Un chercheur du Cemes, unité du CNRS, en juin 2013 à Toulouse. (Photo Remy Gabalda. AFP)
Publié le 16/10/2014 à 19h26

Jacques Chirac a eu affaire à Sauvons la recherche, siglé SLR, en 2004 et a dû reculer. Nicolas Sarkozy s’est heurté à Sauvons l’Université, siglé SLU, en 2009, mais il n’a pas cédé malgré la plus puissante grève universitaire depuis 1968. François Hollande fait face à Sciences en marche, siglé SEM, et le résultat du match n’est pas écrit.

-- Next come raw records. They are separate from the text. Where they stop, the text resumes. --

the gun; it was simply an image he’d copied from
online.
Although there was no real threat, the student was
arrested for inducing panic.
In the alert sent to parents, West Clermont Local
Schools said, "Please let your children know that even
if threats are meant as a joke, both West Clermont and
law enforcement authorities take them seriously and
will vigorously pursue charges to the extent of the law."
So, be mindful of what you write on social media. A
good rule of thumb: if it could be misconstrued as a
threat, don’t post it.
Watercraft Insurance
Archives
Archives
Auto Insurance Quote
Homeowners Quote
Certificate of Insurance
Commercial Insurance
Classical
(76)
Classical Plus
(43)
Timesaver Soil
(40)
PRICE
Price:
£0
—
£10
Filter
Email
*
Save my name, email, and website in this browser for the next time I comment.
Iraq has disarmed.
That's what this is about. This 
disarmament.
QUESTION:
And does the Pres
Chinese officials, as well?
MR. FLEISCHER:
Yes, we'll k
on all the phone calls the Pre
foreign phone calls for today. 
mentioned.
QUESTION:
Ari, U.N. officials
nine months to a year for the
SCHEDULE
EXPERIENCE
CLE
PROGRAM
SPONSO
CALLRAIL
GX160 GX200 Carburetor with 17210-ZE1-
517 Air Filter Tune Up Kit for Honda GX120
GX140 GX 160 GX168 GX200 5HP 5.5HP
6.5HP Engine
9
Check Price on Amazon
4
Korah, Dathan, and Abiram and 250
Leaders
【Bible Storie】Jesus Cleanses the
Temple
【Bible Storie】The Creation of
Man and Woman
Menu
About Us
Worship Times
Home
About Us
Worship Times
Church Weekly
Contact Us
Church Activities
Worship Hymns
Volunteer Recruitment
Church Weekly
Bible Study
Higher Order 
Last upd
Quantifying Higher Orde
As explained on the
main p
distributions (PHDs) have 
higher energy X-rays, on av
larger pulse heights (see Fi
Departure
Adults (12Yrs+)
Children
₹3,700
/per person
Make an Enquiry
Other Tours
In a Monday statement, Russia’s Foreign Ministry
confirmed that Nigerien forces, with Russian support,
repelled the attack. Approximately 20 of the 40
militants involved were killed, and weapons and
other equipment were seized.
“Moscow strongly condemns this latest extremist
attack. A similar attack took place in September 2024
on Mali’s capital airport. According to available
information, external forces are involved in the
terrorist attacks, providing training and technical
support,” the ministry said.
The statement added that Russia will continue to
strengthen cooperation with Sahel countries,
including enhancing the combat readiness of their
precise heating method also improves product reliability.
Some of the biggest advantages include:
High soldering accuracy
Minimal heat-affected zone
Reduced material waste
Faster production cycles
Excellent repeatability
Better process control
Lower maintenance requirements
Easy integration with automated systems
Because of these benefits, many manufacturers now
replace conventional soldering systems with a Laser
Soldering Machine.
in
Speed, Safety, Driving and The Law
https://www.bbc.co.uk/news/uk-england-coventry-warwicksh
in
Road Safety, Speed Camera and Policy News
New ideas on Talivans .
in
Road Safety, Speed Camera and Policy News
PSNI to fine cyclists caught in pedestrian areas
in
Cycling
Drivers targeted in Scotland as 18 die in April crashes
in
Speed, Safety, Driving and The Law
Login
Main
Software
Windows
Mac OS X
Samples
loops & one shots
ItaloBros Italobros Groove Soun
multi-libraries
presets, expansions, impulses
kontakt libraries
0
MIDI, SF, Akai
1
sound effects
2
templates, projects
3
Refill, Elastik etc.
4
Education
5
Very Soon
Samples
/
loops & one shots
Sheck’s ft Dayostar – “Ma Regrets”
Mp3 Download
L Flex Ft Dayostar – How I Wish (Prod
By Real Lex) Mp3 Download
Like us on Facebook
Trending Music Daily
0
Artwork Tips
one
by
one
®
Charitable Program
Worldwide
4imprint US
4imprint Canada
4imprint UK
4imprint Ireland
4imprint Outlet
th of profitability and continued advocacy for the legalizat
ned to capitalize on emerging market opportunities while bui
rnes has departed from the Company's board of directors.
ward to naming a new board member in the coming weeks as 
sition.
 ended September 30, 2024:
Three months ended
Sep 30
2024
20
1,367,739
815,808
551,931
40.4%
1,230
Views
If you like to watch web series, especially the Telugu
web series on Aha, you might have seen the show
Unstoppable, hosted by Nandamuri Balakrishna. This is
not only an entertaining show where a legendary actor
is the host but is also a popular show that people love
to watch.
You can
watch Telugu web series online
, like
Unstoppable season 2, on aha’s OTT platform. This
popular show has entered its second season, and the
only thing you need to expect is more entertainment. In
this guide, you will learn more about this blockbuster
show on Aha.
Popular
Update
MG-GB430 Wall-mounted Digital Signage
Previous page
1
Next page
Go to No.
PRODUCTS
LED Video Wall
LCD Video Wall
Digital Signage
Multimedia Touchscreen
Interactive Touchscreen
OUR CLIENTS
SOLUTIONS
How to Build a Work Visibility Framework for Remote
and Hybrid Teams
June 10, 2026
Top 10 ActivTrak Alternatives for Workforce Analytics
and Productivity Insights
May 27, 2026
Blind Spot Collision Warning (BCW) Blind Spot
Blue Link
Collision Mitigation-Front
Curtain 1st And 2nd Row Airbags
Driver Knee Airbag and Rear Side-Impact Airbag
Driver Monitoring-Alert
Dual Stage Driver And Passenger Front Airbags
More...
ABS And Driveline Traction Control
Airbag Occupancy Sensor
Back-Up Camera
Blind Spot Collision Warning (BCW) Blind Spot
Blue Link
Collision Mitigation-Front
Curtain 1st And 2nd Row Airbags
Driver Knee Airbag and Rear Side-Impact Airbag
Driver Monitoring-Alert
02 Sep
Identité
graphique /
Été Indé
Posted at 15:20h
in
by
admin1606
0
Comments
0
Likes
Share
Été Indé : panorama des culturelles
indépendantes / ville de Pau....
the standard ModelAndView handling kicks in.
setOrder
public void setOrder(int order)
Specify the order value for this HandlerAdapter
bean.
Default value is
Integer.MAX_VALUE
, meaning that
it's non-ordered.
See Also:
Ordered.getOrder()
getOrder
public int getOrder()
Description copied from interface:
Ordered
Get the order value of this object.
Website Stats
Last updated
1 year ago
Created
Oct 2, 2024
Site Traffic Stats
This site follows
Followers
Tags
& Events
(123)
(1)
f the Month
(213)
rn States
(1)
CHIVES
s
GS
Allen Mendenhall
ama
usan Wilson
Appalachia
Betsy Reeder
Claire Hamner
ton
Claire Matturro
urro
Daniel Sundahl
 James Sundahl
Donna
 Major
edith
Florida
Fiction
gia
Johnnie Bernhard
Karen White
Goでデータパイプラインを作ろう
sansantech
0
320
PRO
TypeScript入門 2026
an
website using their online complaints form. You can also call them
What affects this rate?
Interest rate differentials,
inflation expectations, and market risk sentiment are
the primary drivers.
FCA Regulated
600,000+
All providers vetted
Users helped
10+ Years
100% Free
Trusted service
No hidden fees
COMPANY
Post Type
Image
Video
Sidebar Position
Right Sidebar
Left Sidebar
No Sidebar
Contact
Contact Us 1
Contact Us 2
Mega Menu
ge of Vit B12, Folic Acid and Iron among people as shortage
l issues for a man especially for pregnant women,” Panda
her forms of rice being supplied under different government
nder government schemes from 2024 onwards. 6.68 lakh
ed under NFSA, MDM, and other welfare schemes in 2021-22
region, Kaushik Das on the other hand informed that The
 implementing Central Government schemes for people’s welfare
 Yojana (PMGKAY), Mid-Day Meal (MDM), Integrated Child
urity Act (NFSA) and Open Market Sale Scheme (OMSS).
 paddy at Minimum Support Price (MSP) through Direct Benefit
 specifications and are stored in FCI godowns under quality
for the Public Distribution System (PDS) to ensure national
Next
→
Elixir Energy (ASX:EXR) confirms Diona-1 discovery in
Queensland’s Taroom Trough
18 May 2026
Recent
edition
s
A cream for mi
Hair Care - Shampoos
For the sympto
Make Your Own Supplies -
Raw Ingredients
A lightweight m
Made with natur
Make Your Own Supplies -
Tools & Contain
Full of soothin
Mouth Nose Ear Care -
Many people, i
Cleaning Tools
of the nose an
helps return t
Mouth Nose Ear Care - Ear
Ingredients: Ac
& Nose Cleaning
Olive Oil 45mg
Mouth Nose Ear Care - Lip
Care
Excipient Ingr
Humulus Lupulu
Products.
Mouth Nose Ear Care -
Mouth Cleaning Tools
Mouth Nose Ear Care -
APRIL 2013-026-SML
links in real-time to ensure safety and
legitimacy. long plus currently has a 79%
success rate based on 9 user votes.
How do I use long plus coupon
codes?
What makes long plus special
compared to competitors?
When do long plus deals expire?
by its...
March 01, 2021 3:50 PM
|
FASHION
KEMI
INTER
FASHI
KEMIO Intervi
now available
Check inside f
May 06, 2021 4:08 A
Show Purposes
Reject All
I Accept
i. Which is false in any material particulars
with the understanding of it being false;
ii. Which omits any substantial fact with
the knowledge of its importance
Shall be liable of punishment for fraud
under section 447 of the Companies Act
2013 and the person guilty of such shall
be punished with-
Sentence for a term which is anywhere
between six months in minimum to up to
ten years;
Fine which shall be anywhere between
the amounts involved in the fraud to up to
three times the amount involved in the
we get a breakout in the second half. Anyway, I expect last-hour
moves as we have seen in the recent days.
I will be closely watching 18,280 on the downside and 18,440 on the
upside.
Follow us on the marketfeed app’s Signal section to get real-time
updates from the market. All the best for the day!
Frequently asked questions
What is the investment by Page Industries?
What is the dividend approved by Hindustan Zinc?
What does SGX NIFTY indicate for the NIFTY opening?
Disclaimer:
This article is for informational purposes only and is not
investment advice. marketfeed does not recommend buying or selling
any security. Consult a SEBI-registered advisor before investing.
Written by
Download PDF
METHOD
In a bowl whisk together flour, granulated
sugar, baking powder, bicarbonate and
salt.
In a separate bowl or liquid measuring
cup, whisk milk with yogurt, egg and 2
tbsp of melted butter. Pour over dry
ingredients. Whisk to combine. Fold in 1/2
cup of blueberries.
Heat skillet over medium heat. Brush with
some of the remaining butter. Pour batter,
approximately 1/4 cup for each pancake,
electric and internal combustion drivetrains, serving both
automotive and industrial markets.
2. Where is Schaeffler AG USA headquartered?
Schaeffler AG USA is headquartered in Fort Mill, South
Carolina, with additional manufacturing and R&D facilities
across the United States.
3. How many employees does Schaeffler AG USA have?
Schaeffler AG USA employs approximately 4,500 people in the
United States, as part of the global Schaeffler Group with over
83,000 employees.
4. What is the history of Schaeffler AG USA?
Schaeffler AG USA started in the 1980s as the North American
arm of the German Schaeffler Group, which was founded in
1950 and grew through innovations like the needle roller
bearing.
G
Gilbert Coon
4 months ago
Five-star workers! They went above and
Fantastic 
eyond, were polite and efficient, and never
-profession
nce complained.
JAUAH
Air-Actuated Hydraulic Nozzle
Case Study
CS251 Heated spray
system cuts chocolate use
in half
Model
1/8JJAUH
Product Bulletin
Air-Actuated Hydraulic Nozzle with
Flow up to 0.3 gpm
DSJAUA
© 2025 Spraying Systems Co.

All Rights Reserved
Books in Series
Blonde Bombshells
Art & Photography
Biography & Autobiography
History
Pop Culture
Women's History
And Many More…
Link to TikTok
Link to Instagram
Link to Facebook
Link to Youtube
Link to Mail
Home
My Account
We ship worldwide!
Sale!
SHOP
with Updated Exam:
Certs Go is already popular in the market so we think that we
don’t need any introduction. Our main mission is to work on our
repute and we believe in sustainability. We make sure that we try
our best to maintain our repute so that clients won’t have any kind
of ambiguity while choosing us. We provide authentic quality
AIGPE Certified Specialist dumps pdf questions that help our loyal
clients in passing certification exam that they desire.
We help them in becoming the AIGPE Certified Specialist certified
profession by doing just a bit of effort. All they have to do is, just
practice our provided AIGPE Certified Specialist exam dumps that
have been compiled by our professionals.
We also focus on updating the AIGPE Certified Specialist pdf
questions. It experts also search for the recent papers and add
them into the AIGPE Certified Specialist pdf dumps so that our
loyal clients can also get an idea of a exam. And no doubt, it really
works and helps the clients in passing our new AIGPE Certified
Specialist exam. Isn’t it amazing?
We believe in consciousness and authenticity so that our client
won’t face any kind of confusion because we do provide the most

SEM ? Un mouvement improbable, né au soir d'une réunion d'information dans un amphi de Montpellier, et qui vient de réussir la première phase de son pari. Remettre le financement de l'enseignement supérieur et de la recherche sur la place publique, à l'Assemblée nationale, dans les médias. Et porter très haut la demande d'un plan d'urgence pour l'embauche de jeunes scientifiques. Puisque, comme l'a admis Geneviève Fioraso, la secrétaire d'Etat à l'Enseignement supérieur et à la Recherche, mercredi au Palais-Bourbon, «le problème qui se pose aujourd'hui est celui du recrutement des jeunes».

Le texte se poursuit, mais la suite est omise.